◆ What to do:
Show all lines from the data that include the word "月睡眠评分".

Entries taken from a collection

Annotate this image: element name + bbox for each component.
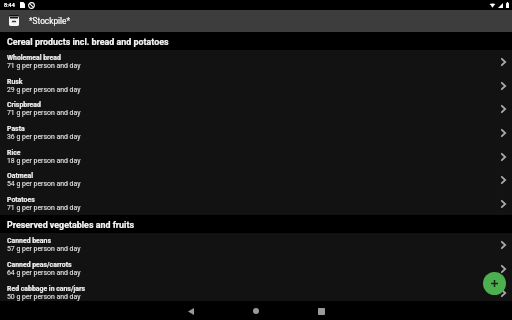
staticText: Oatmeal <box>7 172 33 180</box>
staticText: Rusk <box>7 78 23 86</box>
staticText: 8:44 <box>4 2 15 8</box>
button[interactable]: Home <box>248 303 264 319</box>
staticText: 64 g per person and day <box>7 269 81 277</box>
staticText: 36 g per person and day <box>7 133 81 141</box>
button[interactable]: Back <box>183 303 199 319</box>
button[interactable]: Rice <box>0 145 512 169</box>
button[interactable]: Canned beans <box>0 233 512 257</box>
staticText: 54 g per person and day <box>7 180 81 188</box>
staticText: Canned peas/carrots <box>7 261 72 269</box>
button[interactable]: Pasta <box>0 121 512 145</box>
staticText: Rice <box>7 149 21 157</box>
staticText: *Stockpile* <box>29 16 71 26</box>
staticText: Canned beans <box>7 237 51 245</box>
button[interactable]: Add item <box>483 272 506 295</box>
button[interactable]: Canned peas/carrots <box>0 257 512 281</box>
button[interactable]: Wholemeal bread <box>0 50 512 74</box>
staticText: 71 g per person and day <box>7 204 81 212</box>
button[interactable]: Recents <box>313 303 329 319</box>
button[interactable]: Potatoes <box>0 192 512 216</box>
button[interactable]: Rusk <box>0 74 512 98</box>
staticText: Crispbread <box>7 101 41 109</box>
staticText: 50 g per person and day <box>7 293 81 301</box>
staticText: Cereal products incl. bread and potatoes <box>7 37 169 47</box>
button[interactable]: Crispbread <box>0 97 512 121</box>
staticText: Preserved vegetables and fruits <box>7 220 134 230</box>
staticText: Wholemeal bread <box>7 54 61 62</box>
staticText: 71 g per person and day <box>7 62 81 70</box>
staticText: Red cabbage in cans/jars <box>7 285 85 293</box>
staticText: Potatoes <box>7 196 35 204</box>
staticText: 29 g per person and day <box>7 86 81 94</box>
staticText: 18 g per person and day <box>7 157 81 165</box>
button[interactable]: Oatmeal <box>0 168 512 192</box>
button[interactable]: Red cabbage in cans/jars <box>0 281 512 305</box>
staticText: 71 g per person and day <box>7 109 81 117</box>
button[interactable]: Stockpile <box>9 15 19 26</box>
staticText: Pasta <box>7 125 25 133</box>
staticText: 57 g per person and day <box>7 245 81 253</box>
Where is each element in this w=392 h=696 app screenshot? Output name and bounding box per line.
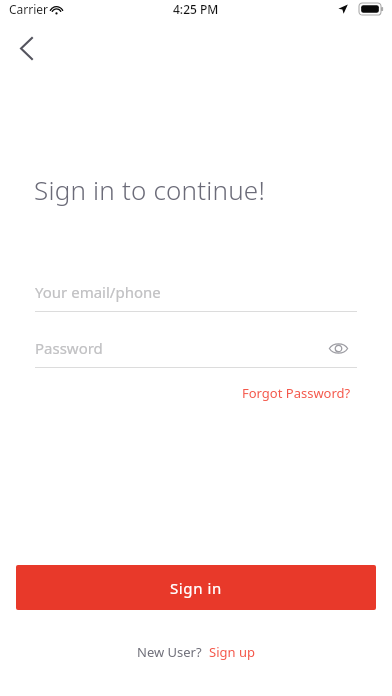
staticText: New User?: [137, 643, 202, 661]
button[interactable]: Password: [35, 331, 357, 368]
button[interactable]: Sign in: [16, 565, 376, 610]
button[interactable]: Your email/phone: [35, 275, 357, 312]
staticText: Your email/phone: [35, 282, 161, 302]
staticText: Carrier: [9, 1, 49, 17]
button[interactable]: Forgot Password?: [240, 382, 353, 404]
staticText: Password: [35, 338, 103, 358]
button[interactable]: Back: [8, 30, 44, 66]
staticText: 4:25 PM: [173, 1, 219, 17]
button[interactable]: Sign up: [209, 643, 255, 661]
staticText: Sign in: [170, 578, 222, 598]
staticText: Sign up: [209, 643, 255, 661]
button[interactable]: Show password: [322, 332, 354, 364]
staticText: Forgot Password?: [242, 384, 351, 402]
staticText: Sign in to continue!: [34, 172, 265, 207]
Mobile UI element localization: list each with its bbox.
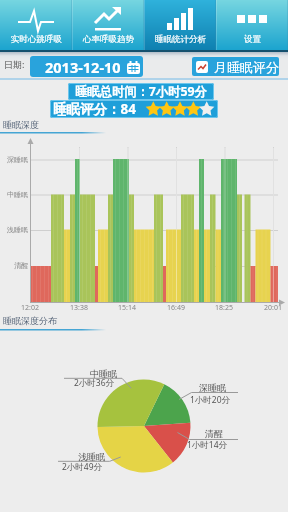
staticText: 清醒 — [14, 261, 28, 270]
staticText: 13:38 — [70, 303, 88, 313]
staticText: 睡眠评分：84 — [53, 100, 136, 118]
button[interactable]: 月睡眠评分 — [192, 57, 279, 76]
staticText: 日期: — [4, 58, 25, 70]
button[interactable]: 2013-12-10 — [30, 56, 143, 77]
staticText: 实时心跳呼吸 — [11, 34, 62, 45]
button[interactable]: 心率呼吸趋势 — [72, 0, 144, 50]
staticText: 心率呼吸趋势 — [83, 34, 134, 45]
staticText: 睡眠深度分布 — [3, 315, 57, 326]
staticText: 月睡眠评分 — [214, 59, 279, 75]
staticText: 20:01 — [264, 303, 282, 313]
staticText: 2小时49分 — [62, 461, 103, 473]
staticText: 1小时20分 — [190, 394, 231, 406]
staticText: 浅睡眠 — [78, 451, 105, 462]
staticText: 中睡眠 — [90, 368, 117, 379]
staticText: 睡眠统计分析 — [155, 34, 206, 45]
staticText: 浅睡眠 — [7, 225, 28, 234]
staticText: 2小时36分 — [74, 377, 115, 389]
staticText: 清醒 — [205, 428, 223, 439]
staticText: 睡眠总时间：7小时59分 — [75, 83, 207, 100]
staticText: 1小时14分 — [187, 439, 228, 451]
button[interactable]: 设置 — [216, 0, 288, 50]
staticText: 18:25 — [215, 303, 233, 313]
staticText: 中睡眠 — [7, 190, 28, 199]
staticText: 设置 — [244, 34, 261, 45]
staticText: 深睡眠 — [7, 155, 28, 164]
staticText: 睡眠深度 — [3, 119, 39, 130]
staticText: 16:49 — [167, 303, 185, 313]
staticText: 12:02 — [21, 303, 39, 313]
button[interactable]: 睡眠统计分析 — [144, 0, 216, 50]
staticText: 15:14 — [118, 303, 136, 313]
staticText: 深睡眠 — [199, 382, 226, 393]
staticText: 2013-12-10 — [45, 57, 121, 77]
button[interactable]: 实时心跳呼吸 — [0, 0, 72, 50]
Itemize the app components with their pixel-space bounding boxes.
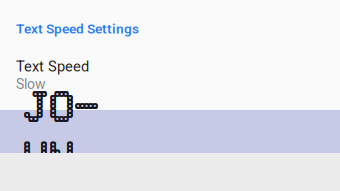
staticText: Text Speed bbox=[16, 58, 89, 75]
staticText: JOHN bbox=[26, 80, 102, 181]
staticText: JOHN bbox=[25, 81, 101, 182]
staticText: JOHN bbox=[25, 80, 101, 181]
button[interactable]: Text Speed bbox=[0, 37, 340, 104]
staticText: Text Speed Settings bbox=[16, 21, 139, 37]
staticText: JOHN bbox=[25, 82, 101, 183]
staticText: JOHN bbox=[26, 81, 102, 182]
staticText: JOHN bbox=[25, 81, 101, 182]
staticText: Slow bbox=[16, 76, 46, 92]
staticText: JOHN bbox=[26, 82, 102, 183]
staticText: JOHN bbox=[24, 81, 100, 182]
staticText: JOHN bbox=[24, 80, 100, 181]
staticText: JOHN bbox=[24, 82, 100, 183]
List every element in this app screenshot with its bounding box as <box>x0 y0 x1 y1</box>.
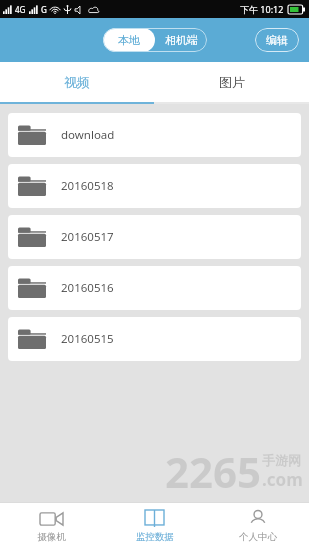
staticText: 图片 <box>219 74 245 90</box>
staticText: 手游网 <box>262 452 301 468</box>
button[interactable]: 相机端 <box>155 28 207 52</box>
staticText: 监控数据 <box>136 531 174 543</box>
staticText: 2265 <box>165 443 262 500</box>
staticText: G <box>41 4 47 15</box>
staticText: download <box>61 127 115 143</box>
staticText: 摄像机 <box>37 531 66 543</box>
staticText: 相机端 <box>165 33 198 47</box>
button[interactable]: 20160517 <box>8 215 301 259</box>
staticText: 视频 <box>64 74 90 90</box>
staticText: 编辑 <box>266 33 288 47</box>
button[interactable]: 本地 <box>103 28 155 52</box>
button[interactable]: 监控数据 <box>103 503 206 550</box>
button[interactable]: 摄像机 <box>0 503 103 550</box>
staticText: .com <box>262 468 303 491</box>
staticText: 20160518 <box>61 178 114 194</box>
button[interactable]: 20160516 <box>8 266 301 310</box>
staticText: 4G <box>15 4 26 15</box>
staticText: 20160517 <box>61 229 114 245</box>
staticText: 20160515 <box>61 331 114 347</box>
button[interactable]: 20160515 <box>8 317 301 361</box>
staticText: 个人中心 <box>239 531 277 543</box>
button[interactable]: 个人中心 <box>206 503 309 550</box>
button[interactable]: 图片 <box>154 62 309 102</box>
button[interactable]: 编辑 <box>255 28 299 52</box>
staticText: 20160516 <box>61 280 114 296</box>
button[interactable]: 视频 <box>0 62 154 102</box>
staticText: 本地 <box>118 33 140 47</box>
button[interactable]: 20160518 <box>8 164 301 208</box>
staticText: 下午 10:12 <box>240 3 284 15</box>
button[interactable]: download <box>8 113 301 157</box>
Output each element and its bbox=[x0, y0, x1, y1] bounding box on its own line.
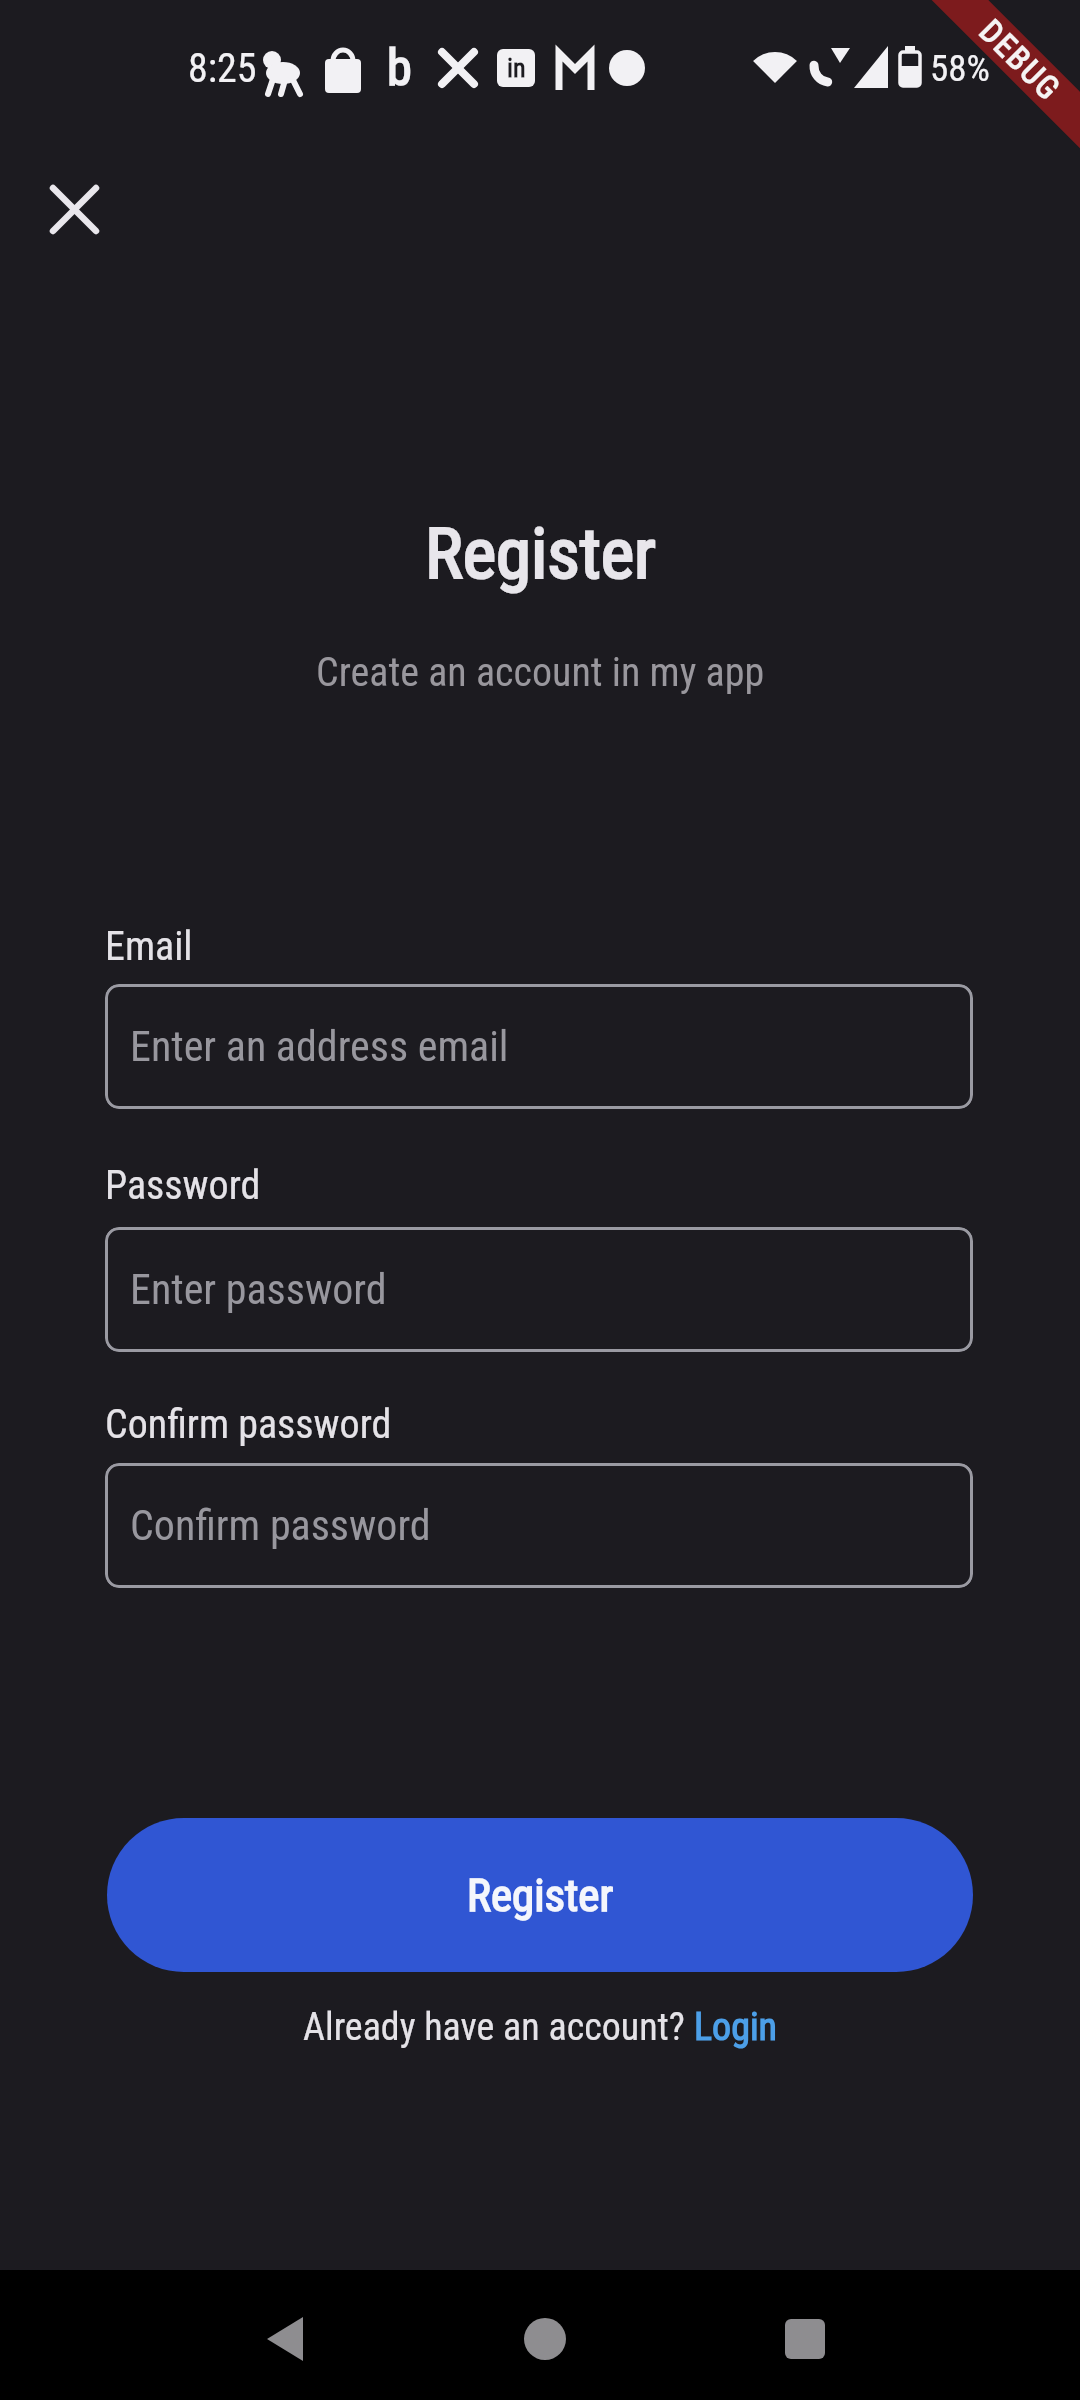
staticText: Confirm password bbox=[130, 1501, 431, 1550]
staticText: Password bbox=[105, 1162, 261, 1209]
button[interactable]: Enter an address email bbox=[105, 984, 973, 1109]
button[interactable]: Register bbox=[107, 1818, 973, 1972]
staticText: Register bbox=[467, 1869, 614, 1922]
staticText: Confirm password bbox=[105, 1401, 392, 1448]
staticText: 8:25 bbox=[188, 45, 257, 92]
button[interactable] bbox=[245, 2299, 325, 2379]
button[interactable] bbox=[765, 2299, 845, 2379]
button[interactable]: Confirm password bbox=[105, 1463, 973, 1588]
button[interactable]: Enter password bbox=[105, 1227, 973, 1352]
staticText: in bbox=[507, 53, 526, 83]
staticText: b bbox=[387, 39, 412, 98]
staticText: 58% bbox=[930, 47, 990, 90]
staticText: Register bbox=[425, 512, 656, 595]
staticText: Enter an address email bbox=[130, 1022, 509, 1071]
staticText: Already have an account? bbox=[303, 2005, 694, 2050]
staticText: Create an account in my app bbox=[316, 649, 765, 696]
staticText: Enter password bbox=[130, 1265, 387, 1314]
button[interactable] bbox=[505, 2299, 585, 2379]
staticText: Email bbox=[105, 923, 193, 970]
staticText: DEBUG bbox=[972, 12, 1069, 109]
button[interactable]: Login bbox=[694, 2005, 778, 2050]
button[interactable] bbox=[30, 165, 120, 255]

◆ Completed exercise:
button[interactable]: 月睡眠评分 — [192, 57, 279, 76]
staticText: 月睡眠评分 — [214, 59, 279, 75]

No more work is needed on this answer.